The partitioning problem, as formulated, aims at reducing the communication cost between the partitioned clusters, and also places a load balancing constraint on the clusters. These objectives are appropriate for the Ada partitioning problem as the performance of a system is affected by factors such as interprocessor communication delays, processor load, and the amount of parallelism that can be exploited.

The partitioning problem as formulated has been shown to be NP-complete [Gar79]; however, there are partitioning algorithms that use heuristics to obtain close to optimal results with acceptable algorithm performance [Pri84,Ker69].

The heuristic techniques reported in the literature can be classified into three categories [Lin81]: (1) constructive initial assignment, (2) iterative assignment-improvement, and (3) branch and bound technique.

The constructive initial assignment techniques are based on the concept of assigning one unit at a time to a particular processor until all the units are assigned. Algorithms vary on the order in which the units are assigned and the criteria used to select the processor.

The iterative assignment-improvement techniques start with an initial assignment and the next assignment is generated by making a small
improvement to the initial one [Ker69]. The algorithms terminate when no improvement can be discovered or after a predetermined number of iterations.

The *branch and bound* methods are based on the concept of doing an implicit search of a decision tree. Algorithms use different heuristic methods for deciding which branch in the decision tree to follow and for pruning possible solutions.

The iterative assignment-improvement algorithms are used more than the other two techniques. In general, the branch and bound algorithms are too slow for large applications and the constructive initial assignment algorithms do not generate partitions as good as the other two techniques.

One of these types of algorithms will be customized and applied for the Ada source code partitioning problem. It is expected that the number of vertices in a graph obtained from Ada source will be large, and therefore heuristics will need to be developed not only for creating good partitions, but also for partitioning in an acceptable amount of time.
3.0 PARTITIONABLE UNITS

In our framework of source code partitioning, we discuss what constitutes a partitionable unit of an Ada program. Since the partitioned software has to be compiled on each processor, the partitioned units must be separately compilable. In Ada, there are four kinds of program units that can be separately compiled. They are tasks, subprograms, packages, and generic units.

Subprograms are the basic executable units of Ada programs. They can be procedures or functions. A subprogram communicates with outside entities via global declarations or parameter passing upon its invocation and termination.

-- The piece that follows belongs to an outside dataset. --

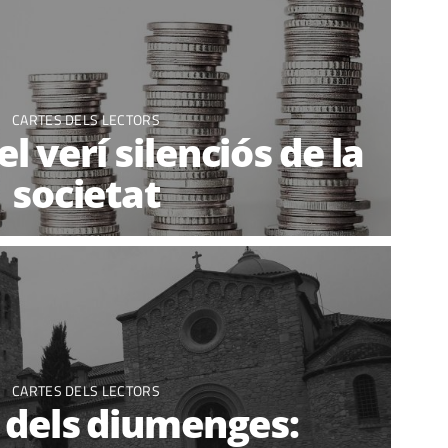
CARTES DELS LECTORS
el verí silenciós de la
societat
CARTES DELS LECTORS
u dels diumenges:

In Ada, a collection of logically related entities can be encapsulated in a package. A package allows its entities to communicate with an entity outside the package via global declaration or by the import and export mechanism. The entities declared in the visible part of the package specification may be used outside the package. And entities in another package may be used by establishing the visibility through the with clause.

Unlike subprograms and packages, tasks operate in parallel with other program units. The main program unit is implicitly considered to be a task. In Ada, task interaction is handled by treating each task as a communicating sequential process [Hoa78]. The tasks are synchronized in time when they communicate. The explicit synchronization is known as a rendezvous. Similar to package specification, a task specification defines the communication entries available to other tasks.
These three kinds of program units can be introduced in the declarative part of any unit. This makes the communication among units non-trivial. We will discuss this in a later section.

Some distributed Ada systems allow partitioning on task boundaries only. That kind of approach appears to have achieved a synergy between Ada's units of concurrency and the underlying system's unit of concurrency, the processor. However, this approach requires all code being partitioned be encapsulated by a task. This requires early partition to make sure that tasks are designed at the appropriate place. This does not meet our objective of making minimum design restrictions. In some applications, limiting interprocessor interface to only task rendezvous may be unnatural; the interprocessor interface may be better represented as a call to a procedure inside a package and not a call to an entry for a task.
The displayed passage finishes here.